**What needs to be done:**
The reply should repeat all of the data word for word, with no pictures.

Transcribed page contents:
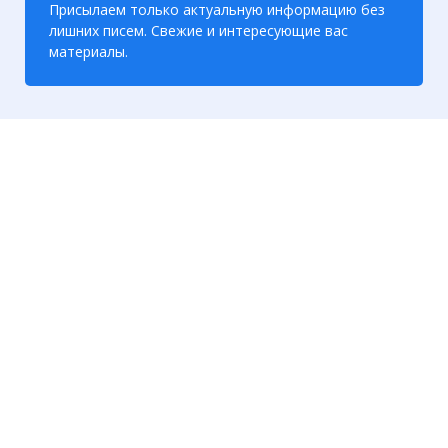
Присылаем только актуальную информацию без
лишних писем. Свежие и интересующие вас
материалы.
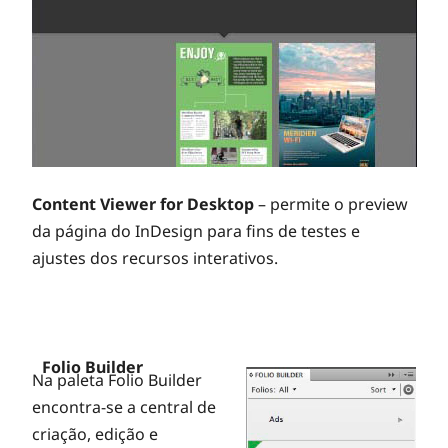
Content Viewer for Desktop
– permite o preview
da página do InDesign para fins de testes e
ajustes dos recursos interativos.
Folio Builder
Na paleta Folio Builder
encontra-se a central de
criação, edição e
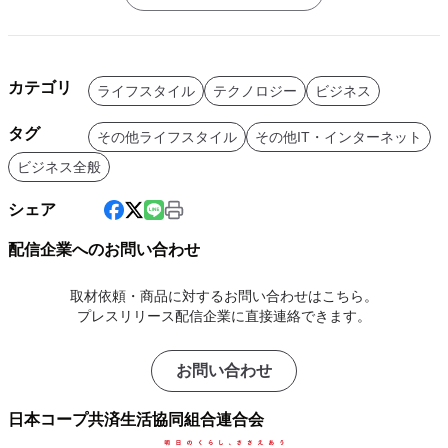
カテゴリ
ライフスタイル
テクノロジー
ビジネス
タグ
その他ライフスタイル
その他IT・インターネット
ビジネス全般
シェア
配信企業へのお問い合わせ
取材依頼・商品に対するお問い合わせはこちら。
プレスリリース配信企業に直接連絡できます。
お問い合わせ
日本コープ共済生活協同組合連合会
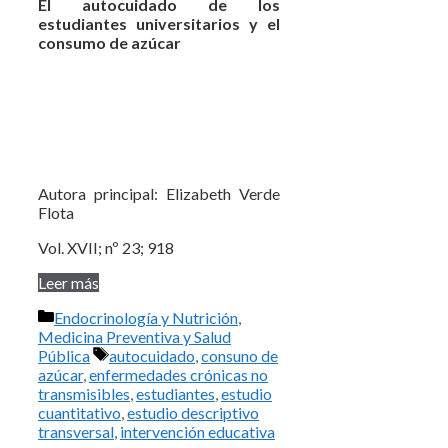
El autocuidado de los
estudiantes universitarios y el
consumo de azúcar
Autora principal: Elizabeth Verde
Flota
Vol. XVII; nº 23; 918
Leer más
Categorías
Endocrinología y Nutrición
,
Medicina Preventiva y Salud
Etiquetas
Pública
autocuidado
,
consuno de
azúcar
,
enfermedades crónicas no
transmisibles
,
estudiantes
,
estudio
cuantitativo
,
estudio descriptivo
transversal
,
intervención educativa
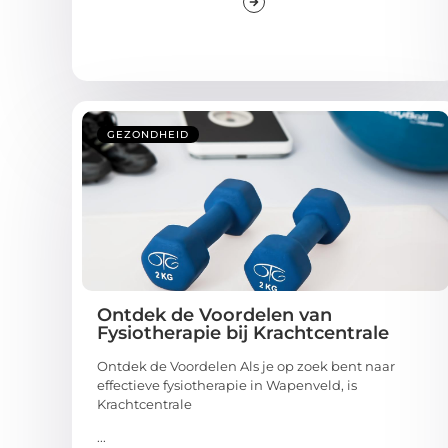
GEZONDHEID
Ontdek de Voordelen van
Fysiotherapie bij Krachtcentrale
Ontdek de Voordelen Als je op zoek bent naar
effectieve fysiotherapie in Wapenveld, is
Krachtcentrale
...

**Result of this task:**
Присылаем только актуальную информацию без
лишних писем. Свежие и интересующие вас
материалы.
Content Viewer for Desktop
– permite o preview
da página do InDesign para fins de testes e
ajustes dos recursos interativos.
Folio Builder
Na paleta Folio Builder
encontra-se a central de
criação, edição e
カテゴリ
ライフスタイル
テクノロジー
ビジネス
タグ
その他ライフスタイル
その他IT・インターネット
ビジネス全般
シェア
配信企業へのお問い合わせ
取材依頼・商品に対するお問い合わせはこちら。
プレスリリース配信企業に直接連絡できます。
お問い合わせ
日本コープ共済生活協同組合連合会
El autocuidado de los
estudiantes universitarios y el
consumo de azúcar
Autora principal: Elizabeth Verde
Flota
Vol. XVII; nº 23; 918
Leer más
Categorías
Endocrinología y Nutrición
,
Medicina Preventiva y Salud
Etiquetas
Pública
autocuidado
,
consuno de
azúcar
,
enfermedades crónicas no
transmisibles
,
estudiantes
,
estudio
cuantitativo
,
estudio descriptivo
transversal
,
intervención educativa
GEZONDHEID
Ontdek de Voordelen van
Fysiotherapie bij Krachtcentrale
Ontdek de Voordelen Als je op zoek bent naar
effectieve fysiotherapie in Wapenveld, is
Krachtcentrale
...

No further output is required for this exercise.